We can change our code to read the header first, like this:
>>> import csv
>>> capitals = {}
>>> with open('us-state-capitals.csv') as csv_file:
... csv_reader = csv.reader(csv_file)
... headers = next(csv_reader)
... for state, capital in csv_reader:
... capitals[state] = capital
>>> headers
['state', 'capital']
>>> len(capitals)
50
CSV Writer¶
>>> import csv
>>> colors = [("purple", "0.15"), ("indigo", "0.25"), ("red", "0.3"), ("blue", "0.05"), ("green", "0.25")]
>>> with open('colors.csv', mode='wt') as colors_file:
... csv_writer = csv.writer(colors_file)
... for color, ratio in colors:
... csv_writer.writerow((color, ratio))
If we read from colors.csv, we’ll see our colors were written to it.
>>> with open('colors.csv') as colors_file:
... print(colors_file.read())
...
purple,0.15
indigo,0.25
red,0.3
blue,0.05
green,0.25
Delimiters and Quote Characters¶
When we are writing or reading a CSV file, it is important to understand the delimiters and quote characters.
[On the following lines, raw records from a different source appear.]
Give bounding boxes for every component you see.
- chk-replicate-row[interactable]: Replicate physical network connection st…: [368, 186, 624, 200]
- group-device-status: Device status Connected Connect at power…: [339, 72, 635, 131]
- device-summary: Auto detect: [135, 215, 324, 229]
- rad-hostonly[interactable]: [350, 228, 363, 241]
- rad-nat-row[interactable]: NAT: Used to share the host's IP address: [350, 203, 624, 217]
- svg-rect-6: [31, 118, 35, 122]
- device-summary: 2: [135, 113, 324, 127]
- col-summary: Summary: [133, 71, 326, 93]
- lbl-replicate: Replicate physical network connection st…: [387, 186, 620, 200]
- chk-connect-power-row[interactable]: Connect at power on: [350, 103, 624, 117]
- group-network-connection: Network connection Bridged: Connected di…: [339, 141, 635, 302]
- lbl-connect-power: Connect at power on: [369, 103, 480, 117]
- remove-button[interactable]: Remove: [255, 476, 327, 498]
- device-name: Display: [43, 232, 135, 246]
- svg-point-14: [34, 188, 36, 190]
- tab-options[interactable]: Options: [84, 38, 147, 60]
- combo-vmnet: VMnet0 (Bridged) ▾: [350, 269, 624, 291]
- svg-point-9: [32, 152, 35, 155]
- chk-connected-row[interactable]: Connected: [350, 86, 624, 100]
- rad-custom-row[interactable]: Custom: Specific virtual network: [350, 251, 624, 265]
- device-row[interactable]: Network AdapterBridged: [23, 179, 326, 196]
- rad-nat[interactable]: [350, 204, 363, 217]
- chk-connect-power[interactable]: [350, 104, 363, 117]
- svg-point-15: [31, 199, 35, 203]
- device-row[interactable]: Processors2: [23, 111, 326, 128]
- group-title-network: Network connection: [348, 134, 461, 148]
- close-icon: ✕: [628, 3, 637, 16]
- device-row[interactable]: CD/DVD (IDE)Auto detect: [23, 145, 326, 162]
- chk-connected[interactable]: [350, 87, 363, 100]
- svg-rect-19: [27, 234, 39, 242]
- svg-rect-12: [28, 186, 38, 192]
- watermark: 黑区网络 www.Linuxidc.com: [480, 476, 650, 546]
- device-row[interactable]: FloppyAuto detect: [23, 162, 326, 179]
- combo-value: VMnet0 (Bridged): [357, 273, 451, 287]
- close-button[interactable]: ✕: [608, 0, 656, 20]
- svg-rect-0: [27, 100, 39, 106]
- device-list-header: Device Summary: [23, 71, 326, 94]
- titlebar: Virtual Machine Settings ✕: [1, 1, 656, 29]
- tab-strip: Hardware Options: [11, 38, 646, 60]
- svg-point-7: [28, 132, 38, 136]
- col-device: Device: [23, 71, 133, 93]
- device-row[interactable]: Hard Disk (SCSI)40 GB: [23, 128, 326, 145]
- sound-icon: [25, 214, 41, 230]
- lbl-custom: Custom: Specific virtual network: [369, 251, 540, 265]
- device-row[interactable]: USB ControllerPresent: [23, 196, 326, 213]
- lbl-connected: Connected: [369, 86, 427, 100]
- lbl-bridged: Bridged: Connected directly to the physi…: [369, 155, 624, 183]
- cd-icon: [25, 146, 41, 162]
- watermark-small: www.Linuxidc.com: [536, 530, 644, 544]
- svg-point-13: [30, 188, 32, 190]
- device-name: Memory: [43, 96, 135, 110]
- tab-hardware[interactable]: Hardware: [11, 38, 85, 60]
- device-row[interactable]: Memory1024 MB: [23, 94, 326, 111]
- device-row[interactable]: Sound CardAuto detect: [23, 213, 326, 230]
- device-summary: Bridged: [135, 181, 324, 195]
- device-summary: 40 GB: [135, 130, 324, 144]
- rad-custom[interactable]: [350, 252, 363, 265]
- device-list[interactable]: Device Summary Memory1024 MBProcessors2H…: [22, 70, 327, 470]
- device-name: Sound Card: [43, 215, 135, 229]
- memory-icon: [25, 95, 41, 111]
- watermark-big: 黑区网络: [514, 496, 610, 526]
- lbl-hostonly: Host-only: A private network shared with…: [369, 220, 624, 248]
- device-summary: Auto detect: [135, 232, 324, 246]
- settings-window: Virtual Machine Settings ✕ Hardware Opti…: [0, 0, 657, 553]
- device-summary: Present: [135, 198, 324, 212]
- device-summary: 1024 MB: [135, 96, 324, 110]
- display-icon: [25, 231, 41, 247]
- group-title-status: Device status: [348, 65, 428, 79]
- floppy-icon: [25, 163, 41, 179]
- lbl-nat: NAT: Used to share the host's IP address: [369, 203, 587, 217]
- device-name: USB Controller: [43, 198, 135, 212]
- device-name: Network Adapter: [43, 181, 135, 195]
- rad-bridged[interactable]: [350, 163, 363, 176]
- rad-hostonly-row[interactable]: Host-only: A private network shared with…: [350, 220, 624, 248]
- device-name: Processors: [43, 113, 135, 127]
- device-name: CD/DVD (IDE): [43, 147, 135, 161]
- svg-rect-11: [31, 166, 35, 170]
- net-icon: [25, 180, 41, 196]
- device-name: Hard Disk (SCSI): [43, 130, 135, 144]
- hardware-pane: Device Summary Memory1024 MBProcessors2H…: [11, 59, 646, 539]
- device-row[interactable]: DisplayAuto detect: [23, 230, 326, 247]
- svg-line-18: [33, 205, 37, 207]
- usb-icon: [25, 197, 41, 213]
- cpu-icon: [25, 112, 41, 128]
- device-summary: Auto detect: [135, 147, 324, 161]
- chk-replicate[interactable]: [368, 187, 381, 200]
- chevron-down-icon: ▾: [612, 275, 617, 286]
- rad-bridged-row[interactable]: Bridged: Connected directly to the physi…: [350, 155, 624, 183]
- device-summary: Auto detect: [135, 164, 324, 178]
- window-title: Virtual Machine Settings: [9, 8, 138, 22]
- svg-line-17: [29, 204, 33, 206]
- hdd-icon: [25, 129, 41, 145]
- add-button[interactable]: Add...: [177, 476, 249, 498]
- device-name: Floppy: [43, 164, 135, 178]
Of course, the usual delimiter is , and the quote charater is ".
But it is possible to use different ones, if we want to. Here is a silly example:
>>> import csv
>>> with open('eggs.csv', 'w') as csvfile:
... spamwriter = csv.writer(csvfile, delimiter=' ', quotechar='|')
... spamwriter.writerow(['Spam'] * 5 + ['Baked Beans'])
... spamwriter.writerow(['Spam', 'Lovely Spam', 'Wonderful Spam'])
...
We use a space as a delimiter and | as the quote character. The csv module only uses the quote characters when they are required, so not every item is quoted, only the ones that have the delimiter character within the string. If we go to the command line and display the file, it looks like this:
$ cat eggs.csv
Spam Spam Spam Spam Spam |Baked Beans|
Spam |Lovely Spam| |Wonderful Spam|
CSV Headers¶
So CSV reader gives us a list of lists and CSV writer expects us to pass it something similar.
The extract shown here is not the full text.